Description of the task: Produce one exact copy of the records, no pictures.

The data:

━━━

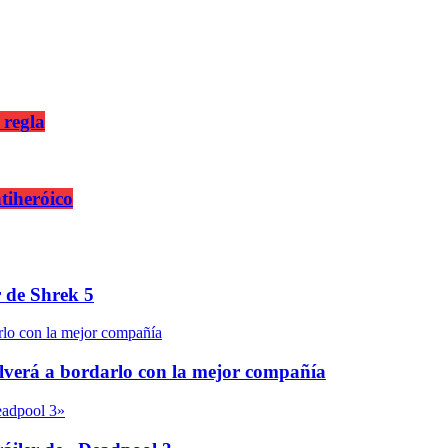
 regla
ntiheróico
r de Shrek 5
olverá a bordarlo con la mejor compañía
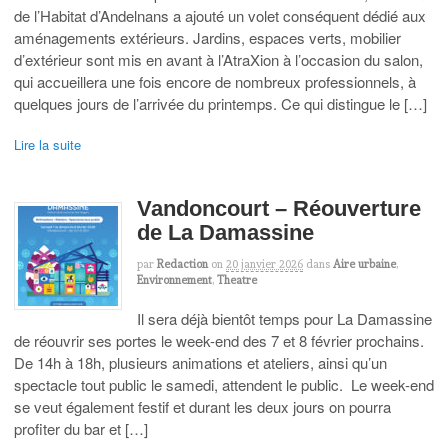
de l’Habitat d’Andelnans a ajouté un volet conséquent dédié aux
aménagements extérieurs. Jardins, espaces verts, mobilier
d’extérieur sont mis en avant à l’AtraXion à l’occasion du salon,
qui accueillera une fois encore de nombreux professionnels, à
quelques jours de l’arrivée du printemps. Ce qui distingue le […]
Lire la suite
Vandoncourt – Réouverture
de La Damassine
par
Redaction
on
20 janvier 2026
dans
Aire urbaine
,
Environnement
,
Theatre
Il sera déjà bientôt temps pour La Damassine
de réouvrir ses portes le week-end des 7 et 8 février prochains.
De 14h à 18h, plusieurs animations et ateliers, ainsi qu’un
spectacle tout public le samedi, attendent le public. Le week-end
se veut également festif et durant les deux jours on pourra
profiter du bar et […]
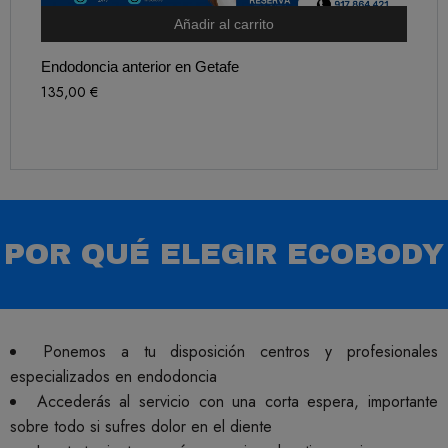
Añadir al carrito
Endodoncia anterior en Getafe
135,00
€
POR QUÉ ELEGIR ECOBODY
Ponemos a tu disposición centros y profesionales
especializados en endodoncia
Accederás al servicio con una corta espera, importante
sobre todo si sufres dolor en el diente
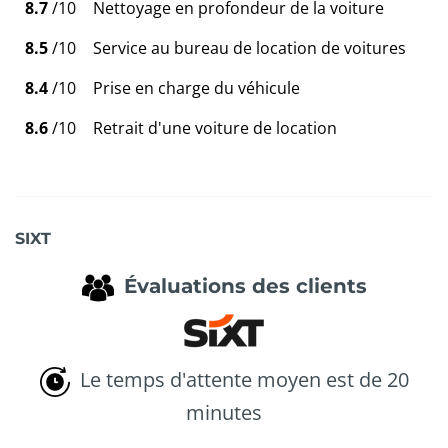
8.7
/10
Nettoyage en profondeur de la voiture
8.5
/10
Service au bureau de location de voitures
8.4
/10
Prise en charge du véhicule
8.6
/10
Retrait d'une voiture de location
SIXT
Évaluations des clients
Le temps d'attente moyen est de 20
minutes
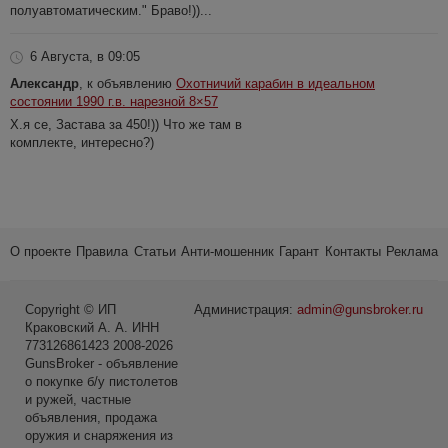
полуавтоматическим." Браво!))...
6 Августа, в 09:05
Александр
, к объявлению
Охотничий карабин в идеальном
состоянии 1990 г.в. нарезной 8×57
Х.я се, Застава за 450!)) Что же там в
комплекте, интересно?)
О проекте
Правила
Статьи
Анти-мошенник
Гарант
Контакты
Реклама
Copyright © ИП
Администрация:
admin@gunsbroker.ru
Краковский А. А. ИНН
773126861423 2008-2026
GunsBroker - объявление
о покупке б/у пистолетов
и ружей, частные
объявления, продажа
оружия и снаряжения из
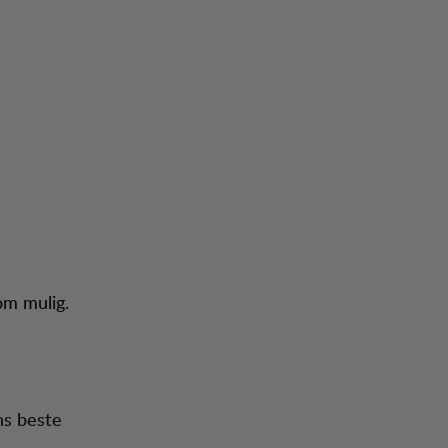
om mulig.
ns beste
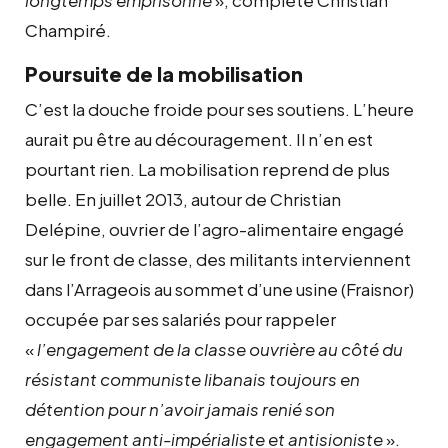
Champiré.
Poursuite de la mobilisation
C’est la douche froide pour ses soutiens. L’heure
aurait pu être au découragement. Il n’en est
pourtant rien. La mobilisation reprend de plus
belle. En juillet 2013, autour de Christian
Delépine, ouvrier de l’agro-alimentaire engagé
sur le front de classe, des militants interviennent
dans l’Arrageois au sommet d’une usine (Fraisnor)
occupée par ses salariés pour rappeler
«
l’engagement de la classe ouvrière au côté du
résistant communiste libanais toujours en
détention pour n’avoir jamais renié son
engagement anti-impérialiste et antisioniste
».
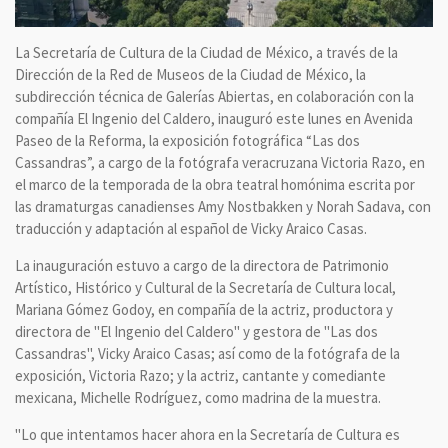
La Secretaría de Cultura de la Ciudad de México, a través de la
Dirección de la Red de Museos de la Ciudad de México, la
subdirección técnica de Galerías Abiertas, en colaboración con la
compañía El Ingenio del Caldero, inauguró este lunes en Avenida
Paseo de la Reforma, la exposición fotográfica “Las dos
Cassandras”, a cargo de la fotógrafa veracruzana Victoria Razo, en
el marco de la temporada de la obra teatral homónima escrita por
las dramaturgas canadienses Amy Nostbakken y Norah Sadava, con
traducción y adaptación al español de Vicky Araico Casas.
La inauguración estuvo a cargo de la directora de Patrimonio
Artístico, Histórico y Cultural de la Secretaría de Cultura local,
Mariana Gómez Godoy, en compañía de la actriz, productora y
directora de "El Ingenio del Caldero" y gestora de "Las dos
Cassandras", Vicky Araico Casas; así como de la fotógrafa de la
exposición, Victoria Razo; y la actriz, cantante y comediante
mexicana, Michelle Rodríguez, como madrina de la muestra.
"Lo que intentamos hacer ahora en la Secretaría de Cultura es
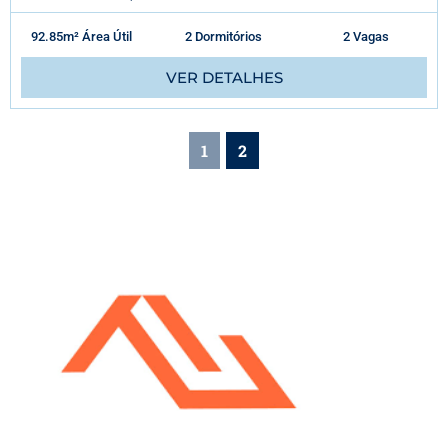
92.85m² Área Útil
2 Dormitórios
2 Vagas
VER DETALHES
1
2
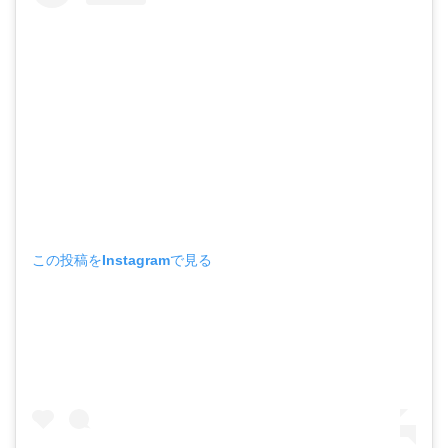
この投稿をInstagramで見る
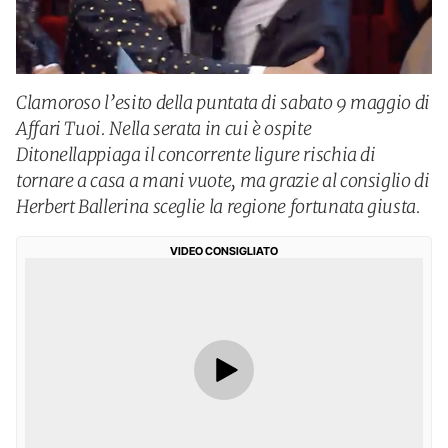
Clamoroso l’esito della puntata di sabato 9 maggio di
Affari Tuoi. Nella serata in cui è ospite
Ditonellappiaga il concorrente ligure rischia di
tornare a casa a mani vuote, ma grazie al consiglio di
Herbert Ballerina sceglie la regione fortunata giusta.
VIDEO CONSIGLIATO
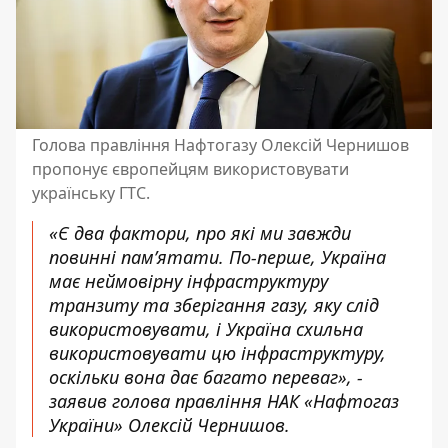
Голова правління Нафтогазу Олексій Чернишов
пропонує європейцям використовувати
українську ГТС.
«Є два фактори, про які ми завжди
повинні пам’ятати. По-перше, Україна
має неймовірну інфраструктуру
транзиту та зберігання газу, яку слід
використовувати, і Україна схильна
використовувати цю інфраструктуру,
оскільки вона дає багато переваг», -
заявив голова правління НАК «Нафтогаз
України» Олексій Чернишов.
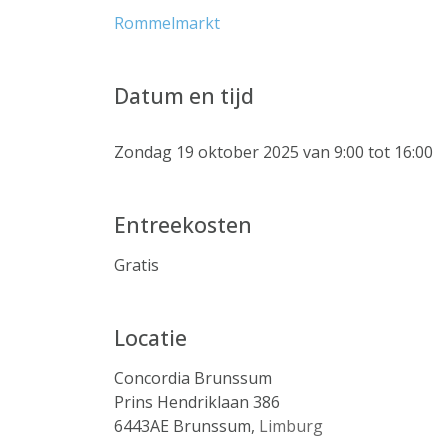
Rommelmarkt
Datum en tijd
Zondag 19 oktober 2025 van 9:00 tot 16:00
Entreekosten
Gratis
Locatie
Concordia Brunssum
Prins Hendriklaan 386
6443AE
Brunssum
,
Limburg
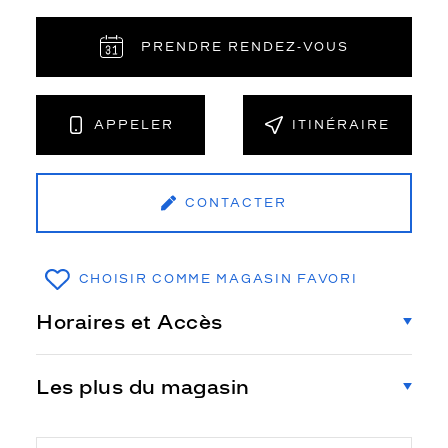
PRENDRE RENDEZ‑VOUS
APPELER
ITINÉRAIRE
CONTACTER
CHOISIR COMME MAGASIN FAVORI
Horaires et Accès
Les plus du magasin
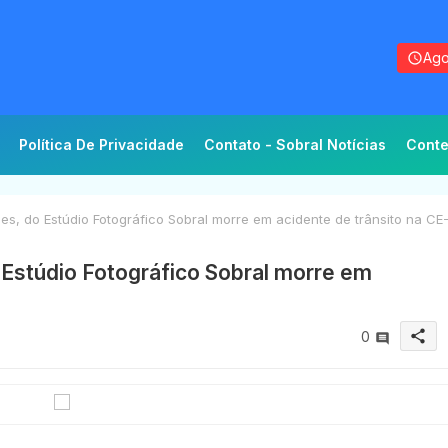
Ago
Política De Privacidade
Contato - Sobral Notícias
Conte
, do Estúdio Fotográfico Sobral morre em acidente de trânsito na CE
Estúdio Fotográfico Sobral morre em
share
0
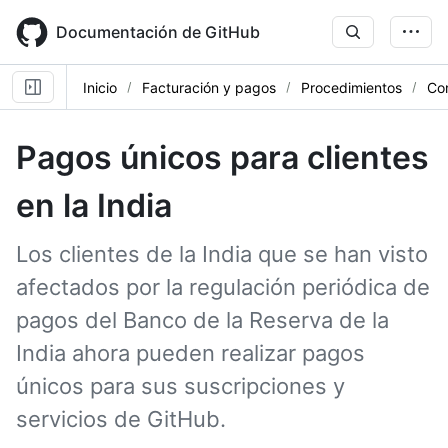
Skip
to
Documentación de GitHub
main
content
Inicio
Facturación y pagos
Procedimientos
Con
Pagos únicos para clientes
en la India
Los clientes de la India que se han visto
afectados por la regulación periódica de
pagos del Banco de la Reserva de la
India ahora pueden realizar pagos
únicos para sus suscripciones y
servicios de GitHub.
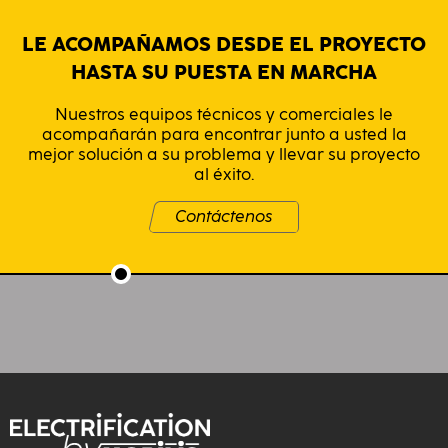
LE ACOMPAÑAMOS DESDE EL PROYECTO
HASTA SU PUESTA EN MARCHA
Nuestros equipos técnicos y comerciales le
acompañarán para encontrar junto a usted la
mejor solución a su problema y llevar su proyecto
al éxito.
Contáctenos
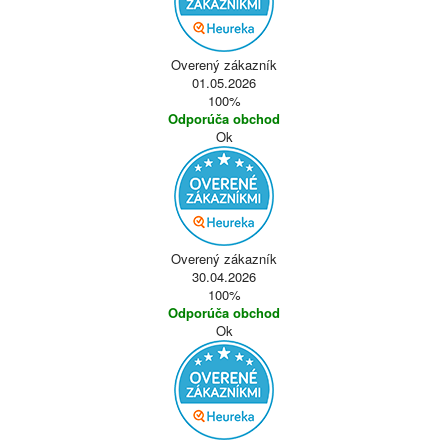
Overený zákazník
01.05.2026
100%
Odporúča obchod
Ok
Overený zákazník
30.04.2026
100%
Odporúča obchod
Ok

━━━

Response to the exercise:
 regla
ntiheróico
r de Shrek 5
olverá a bordarlo con la mejor compañía
de l’Habitat d’Andelnans a ajouté un volet conséquent dédié aux
aménagements extérieurs. Jardins, espaces verts, mobilier
d’extérieur sont mis en avant à l’AtraXion à l’occasion du salon,
qui accueillera une fois encore de nombreux professionnels, à
quelques jours de l’arrivée du printemps. Ce qui distingue le […]
Lire la suite
Vandoncourt – Réouverture
de La Damassine
par
Redaction
on
20 janvier 2026
dans
Aire urbaine
,
Environnement
,
Theatre
Il sera déjà bientôt temps pour La Damassine
de réouvrir ses portes le week-end des 7 et 8 février prochains.
De 14h à 18h, plusieurs animations et ateliers, ainsi qu’un
spectacle tout public le samedi, attendent le public. Le week-end
se veut également festif et durant les deux jours on pourra
profiter du bar et […]
Añadir al carrito
Endodoncia anterior en Getafe
135,00
€
POR QUÉ ELEGIR ECOBODY
Ponemos a tu disposición centros y profesionales
especializados en endodoncia
Accederás al servicio con una corta espera, importante
sobre todo si sufres dolor en el diente
8.7
/10
Nettoyage en profondeur de la voiture
8.5
/10
Service au bureau de location de voitures
8.4
/10
Prise en charge du véhicule
8.6
/10
Retrait d'une voiture de location
SIXT
Évaluations des clients
Le temps d'attente moyen est de 20
minutes
полуавтоматическим." Браво!))...
6 Августа, в 09:05
Александр
, к объявлению
Охотничий карабин в идеальном
состоянии 1990 г.в. нарезной 8×57
Х.я се, Застава за 450!)) Что же там в
комплекте, интересно?)
О проекте
Правила
Статьи
Анти-мошенник
Гарант
Контакты
Реклама
Copyright © ИП
Администрация:
admin@gunsbroker.ru
Краковский А. А. ИНН
773126861423 2008-2026
GunsBroker - объявление
о покупке б/у пистолетов
и ружей, частные
объявления, продажа
оружия и снаряжения из
om mulig.
ns beste
Champiré.
Poursuite de la mobilisation
C’est la douche froide pour ses soutiens. L’heure
aurait pu être au découragement. Il n’en est
pourtant rien. La mobilisation reprend de plus
belle. En juillet 2013, autour de Christian
Delépine, ouvrier de l’agro-alimentaire engagé
sur le front de classe, des militants interviennent
dans l’Arrageois au sommet d’une usine (Fraisnor)
occupée par ses salariés pour rappeler
«
l’engagement de la classe ouvrière au côté du
résistant communiste libanais toujours en
détention pour n’avoir jamais renié son
engagement anti-impérialiste et antisioniste
».
La Secretaría de Cultura de la Ciudad de México, a través de la
Dirección de la Red de Museos de la Ciudad de México, la
subdirección técnica de Galerías Abiertas, en colaboración con la
compañía El Ingenio del Caldero, inauguró este lunes en Avenida
Paseo de la Reforma, la exposición fotográfica “Las dos
Cassandras”, a cargo de la fotógrafa veracruzana Victoria Razo, en
el marco de la temporada de la obra teatral homónima escrita por
las dramaturgas canadienses Amy Nostbakken y Norah Sadava, con
traducción y adaptación al español de Vicky Araico Casas.
La inauguración estuvo a cargo de la directora de Patrimonio
Artístico, Histórico y Cultural de la Secretaría de Cultura local,
Mariana Gómez Godoy, en compañía de la actriz, productora y
directora de "El Ingenio del Caldero" y gestora de "Las dos
Cassandras", Vicky Araico Casas; así como de la fotógrafa de la
exposición, Victoria Razo; y la actriz, cantante y comediante
mexicana, Michelle Rodríguez, como madrina de la muestra.
"Lo que intentamos hacer ahora en la Secretaría de Cultura es
92.85m² Área Útil
2 Dormitórios
2 Vagas
VER DETALHES
1
2
この投稿をInstagramで見る
Clamoroso l’esito della puntata di sabato 9 maggio di
Affari Tuoi. Nella serata in cui è ospite
Ditonellappiaga il concorrente ligure rischia di
tornare a casa a mani vuote, ma grazie al consiglio di
Herbert Ballerina sceglie la regione fortunata giusta.
VIDEO CONSIGLIATO
Голова правління Нафтогазу Олексій Чернишов
пропонує європейцям використовувати
українську ГТС.
«Є два фактори, про які ми завжди
повинні пам’ятати. По-перше, Україна
має неймовірну інфраструктуру
транзиту та зберігання газу, яку слід
використовувати, і Україна схильна
використовувати цю інфраструктуру,
оскільки вона дає багато переваг», -
заявив голова правління НАК «Нафтогаз
України» Олексій Чернишов.
Rommelmarkt
Datum en tijd
Zondag 19 oktober 2025 van 9:00 tot 16:00
Entreekosten
Gratis
Locatie
Concordia Brunssum
Prins Hendriklaan 386
6443AE
Brunssum
,
Limburg
PRENDRE RENDEZ‑VOUS
APPELER
ITINÉRAIRE
CONTACTER
CHOISIR COMME MAGASIN FAVORI
Horaires et Accès
Les plus du magasin
Ago
Política De Privacidade
Contato - Sobral Notícias
Conte
, do Estúdio Fotográfico Sobral morre em acidente de trânsito na CE
Estúdio Fotográfico Sobral morre em
share
0
Skip
to
Documentación de GitHub
main
content
Inicio
Facturación y pagos
Procedimientos
Con
Pagos únicos para clientes
en la India
Los clientes de la India que se han visto
afectados por la regulación periódica de
pagos del Banco de la Reserva de la
India ahora pueden realizar pagos
únicos para sus suscripciones y
servicios de GitHub.
LE ACOMPAÑAMOS DESDE EL PROYECTO
HASTA SU PUESTA EN MARCHA
Nuestros equipos técnicos y comerciales le
acompañarán para encontrar junto a usted la
mejor solución a su problema y llevar su proyecto
al éxito.
Contáctenos
Overený zákazník
01.05.2026
100%
Odporúča obchod
Ok
Overený zákazník
30.04.2026
100%
Odporúča obchod
Ok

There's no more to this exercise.